For a company in LinkedIn’s directory, you need to fill in the following fields:
Company name (and display name, if your company goes by more than one name)
Your job title while working for the company
The time period you worked for the company
Description of your job duties
If your company is not listed in LinkedIn’s directory, you need to fill in the industry and website for the company when you’re adding your position to your profile.
Use your resume when completing this section, because most resumes include all or most of the information required.
To add a position to your profile, follow these steps:
1 Click the Me icon in the top navigation bar, and then click View Profile from the drop-down list that appears.Your profile page appears.
2 Scroll down your profile until you see the Experience section, shown in Figure 3-10.FIGURE 3-10: Start at your Experience section in your profile.
3 Click the + button to the right of the Experience header.Depending on your web browser, the button may not be visible until you hover your cursor over the Experience header. An Add Experience window appears, as shown in Figure 3-11.

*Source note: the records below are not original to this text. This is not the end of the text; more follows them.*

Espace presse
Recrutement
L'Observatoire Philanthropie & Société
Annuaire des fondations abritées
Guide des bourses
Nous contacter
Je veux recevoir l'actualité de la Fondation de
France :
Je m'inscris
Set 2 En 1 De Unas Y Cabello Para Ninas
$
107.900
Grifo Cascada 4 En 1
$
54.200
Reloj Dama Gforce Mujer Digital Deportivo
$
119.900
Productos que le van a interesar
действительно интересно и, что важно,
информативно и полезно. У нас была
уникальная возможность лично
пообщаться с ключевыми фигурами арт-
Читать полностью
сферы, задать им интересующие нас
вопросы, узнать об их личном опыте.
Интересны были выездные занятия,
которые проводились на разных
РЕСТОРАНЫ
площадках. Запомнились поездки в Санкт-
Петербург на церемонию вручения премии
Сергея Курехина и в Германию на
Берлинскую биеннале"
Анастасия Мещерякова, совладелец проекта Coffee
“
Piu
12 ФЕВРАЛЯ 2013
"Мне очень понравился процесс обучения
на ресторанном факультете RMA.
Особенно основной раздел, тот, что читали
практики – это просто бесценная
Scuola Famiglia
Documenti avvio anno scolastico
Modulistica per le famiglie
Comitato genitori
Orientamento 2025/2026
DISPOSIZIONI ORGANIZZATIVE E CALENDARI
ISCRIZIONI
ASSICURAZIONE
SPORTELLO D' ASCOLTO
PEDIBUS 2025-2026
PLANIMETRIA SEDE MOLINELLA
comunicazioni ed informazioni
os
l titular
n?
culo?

4 In the text boxes provided, enter the information about your position, including title, employment type, company, location, time period, and job description. When you type your company name, LinkedIn checks that name against the Company pages of thousands of companies from its records, and you see suggested company names while you type. (An example is shown in Figure 3-12.) If you see your company name in that list, click the name, and LinkedIn automatically fills in all the company detail information for you.

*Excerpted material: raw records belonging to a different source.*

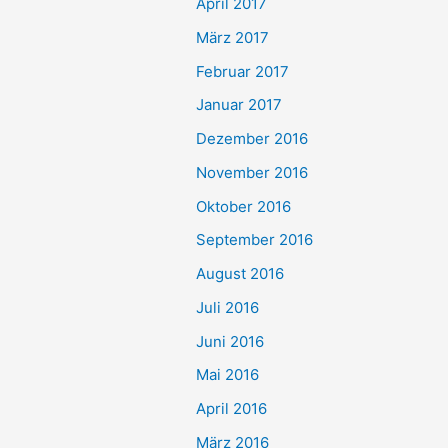
April 2017
März 2017
Februar 2017
Januar 2017
Dezember 2016
November 2016
Oktober 2016
September 2016
August 2016
Juli 2016
Juni 2016
Mai 2016
April 2016
März 2016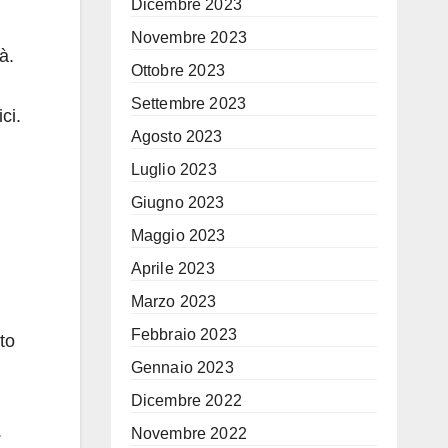
Dicembre 2023
Novembre 2023
à.
Ottobre 2023
Settembre 2023
ci.
Agosto 2023
Luglio 2023
Giugno 2023
a
Maggio 2023
Aprile 2023
Marzo 2023
Febbraio 2023
to
Gennaio 2023
Dicembre 2022
.
Novembre 2022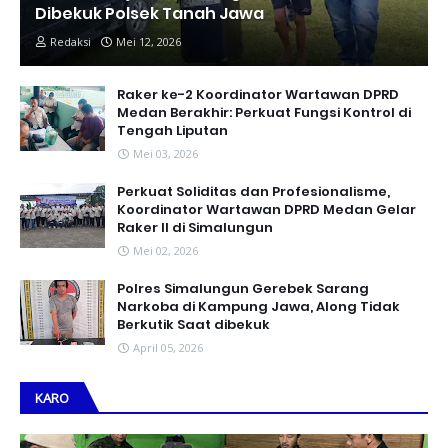
Dibekuk Polsek Tanah Jawa
Redaksi
Mei 12, 2026
Raker ke-2 Koordinator Wartawan DPRD
Medan Berakhir: Perkuat Fungsi Kontrol di
Tengah Liputan
Mei 03, 2026
Perkuat Soliditas dan Profesionalisme,
Koordinator Wartawan DPRD Medan Gelar
Raker II di Simalungun
Mei 02, 2026
Polres Simalungun Gerebek Sarang
Narkoba di Kampung Jawa, Along Tidak
Berkutik Saat dibekuk
April 05, 2026
KARO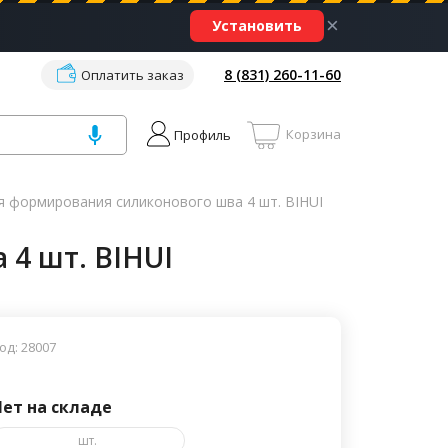
×
Установить
8 (831) 260-11-60
Оплатить заказ
Корзина
Профиль
я формирования силиконового шва 4 шт. BIHUI
4 шт. BIHUI
од: 28007
Нет на складе
шт.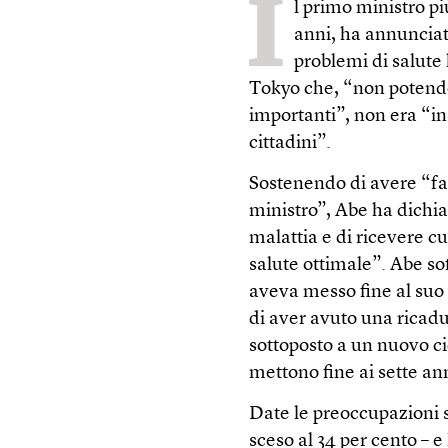
I
l primo ministro p
anni, ha annunciato
problemi di salute
Tokyo che, “non potendo
importanti”, non era “in
cittadini”.
Sostenendo di avere “fatt
ministro”, Abe ha dichiar
malattia e di ricevere c
salute ottimale”. Abe sof
aveva messo fine al suo
di aver avuto una ricadu
sottoposto a un nuovo ci
mettono fine ai sette a
Date le preoccupazioni sa
sceso al 34 per cento – e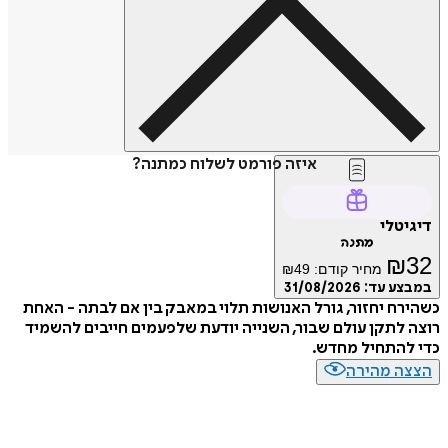
איזה פורמט לשלוח כמתנה?
דיגיטלי
מתנה
₪
32
מחיר קודם:
49
₪
במבצע עד:
31/08/2026
כשהירח יחזור, גורל האנושות תלוי במאבק בין אם לבתה - האחת
רוצה לתקן עולם שבור, השנייה יודעת שלפעמים חייבים להשמיד
כדי להתחיל מחדש.
הצצה מהירה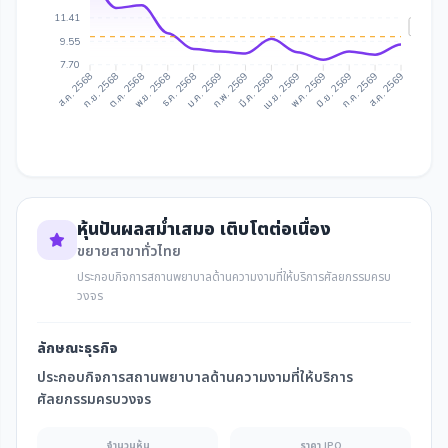
11.41
IAA Ta
9.55
7.70
ก.ย. 2568
ต.ค. 2568
ธ.ค. 2568
ม.ค. 2569
มี.ค. 2569
เม.ย. 2569
มิ.ย. 2569
ก.ค. 2569
ส.ค. 2568
พ.ย. 2568
ก.พ. 2569
พ.ค. 2569
ส.ค. 2569
หุ้นปันผลสม่ำเสมอ เติบโตต่อเนื่อง
ขยายสาขาทั่วไทย
ประกอบกิจการสถานพยาบาลด้านความงามที่ให้บริการศัลยกรรมครบ
วงจร
ลักษณะธุรกิจ
ประกอบกิจการสถานพยาบาลด้านความงามที่ให้บริการ
ศัลยกรรมครบวงจร
จำนวนหุ้น
ราคา IPO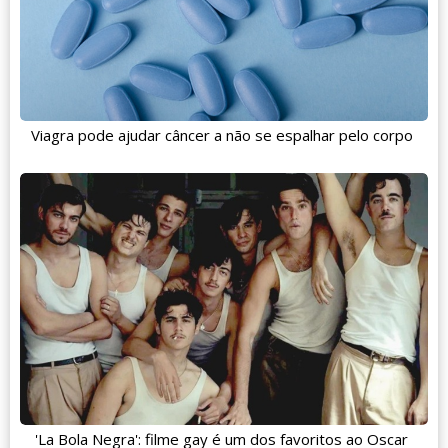
Viagra pode ajudar câncer a não se espalhar pelo corpo
'La Bola Negra': filme gay é um dos favoritos ao Oscar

5 Upload or link any media that was part of this job.For example, you might upload or link a document, photo, presentation, or video.FIGURE 3-11: Enter your job information here.FIGURE 3-12: LinkedIn checks its Company pages for your company listing.

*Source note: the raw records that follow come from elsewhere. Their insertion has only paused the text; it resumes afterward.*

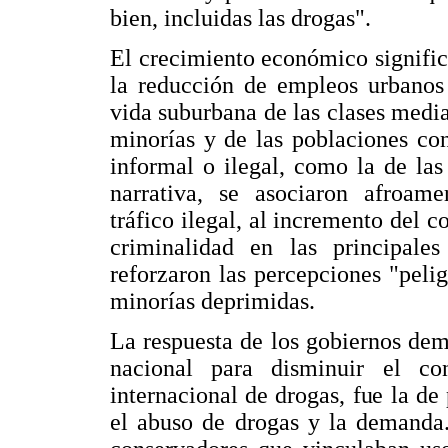
bien, incluidas las drogas".
El crecimiento económico significó
la reducción de empleos urbanos
vida suburbana de las clases media
minorías y de las poblaciones co
informal o ilegal, como la de las
narrativa, se asociaron afroame
tráfico ilegal, al incremento del
criminalidad en las principale
reforzaron las percepciones "pelig
minorías deprimidas.
La respuesta de los gobiernos de
nacional para disminuir el co
internacional de drogas, fue la de
el abuso de drogas y la demanda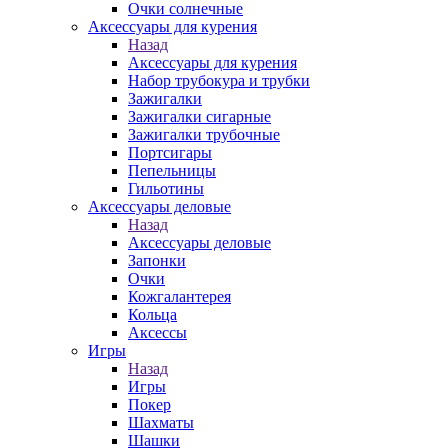
Очки солнечные
Аксессуары для курения
Назад
Аксессуары для курения
Набор трубокура и трубки
Зажигалки
Зажигалки сигарные
Зажигалки трубочные
Портсигары
Пепельницы
Гильотины
Аксессуары деловые
Назад
Аксессуары деловые
Запонки
Очки
Кожгалантерея
Кольца
Аксессы
Игры
Назад
Игры
Покер
Шахматы
Шашки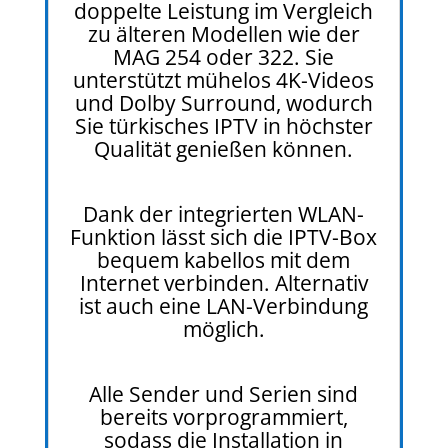
doppelte Leistung im Vergleich
zu älteren Modellen wie der
MAG 254 oder 322. Sie
unterstützt mühelos 4K-Videos
und Dolby Surround, wodurch
Sie türkisches IPTV in höchster
Qualität genießen können.
Dank der integrierten WLAN-
Funktion lässt sich die IPTV-Box
bequem kabellos mit dem
Internet verbinden. Alternativ
ist auch eine LAN-Verbindung
möglich.
Alle Sender und Serien sind
bereits vorprogrammiert,
sodass die Installation in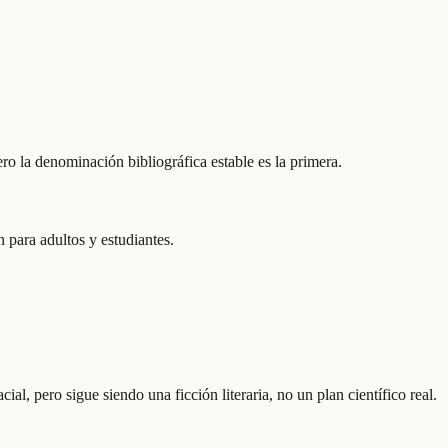
ro la denominación bibliográfica estable es la primera.
 para adultos y estudiantes.
l, pero sigue siendo una ficción literaria, no un plan científico real.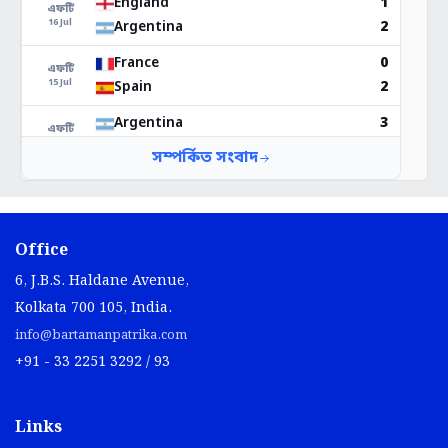
Office
6, J.B.S. Haldane Avenue,
Kolkata 700 105, India.
info@bartamanpatrika.com
+91 - 33 2251 3292 / 93
Links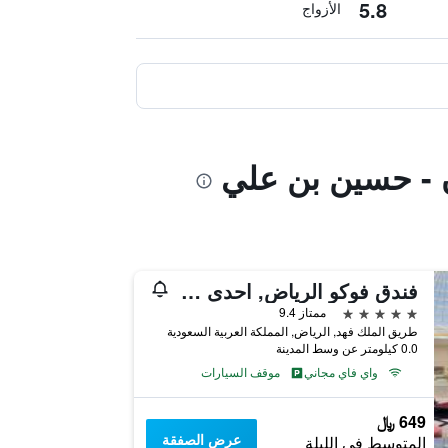
5.8
الأزواج
ون - حسين بن علي
فندق فوكو الرياض, احدى فنادق مجموعة إنتركونتيننتال
5 نجوم
ممتاز 9.4
طريق الملك فهد, الرياض, المملكة العربية السعودية
0.0 كيلومتر عن وسط المدينة
واي فاي مجاني
موقف السيارات
649 ﷼
عرض الصفقة
المتوسط في الليلة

6 Click the Save button.The newly entered position is added to your profile, and you’re taken back to your profile page.
7 Repeat Steps 2–6 for any additional position you want to enter.
To edit a position you already listed, click the pencil icon next to that record in the Experience section instead of clicking the Add Position button. In addition, if you have multiple positions in a similar time period, you can rearrange a job’s position in the list by hovering your cursor over the job in your Experience section, clicking and holding down the four-lines icon that should appear to the right of the job description, and then moving the cursor to the new position.
The Experience section isn’t just for paid full-time employment. You can add position information for any contract work, nonprofit volunteer assignments, board of director membership, or other valid work experience that increases to your skill set. If you have written a book, or maintain a blog, or write a regular magazine column, you might want to list that as a separate position.
If you have most of the information for a given position but are missing a few details in the description, go ahead and add what you have. (You must provide a job title, company, and time period to save the position in your profile.) You can fill in missing information later. In addition, if you make your profile public (as discussed later in “Setting Your Profile URL and Public View”), make sure any position information you enter is something you don’t mind the entire world — including past employers — seeing in your profile.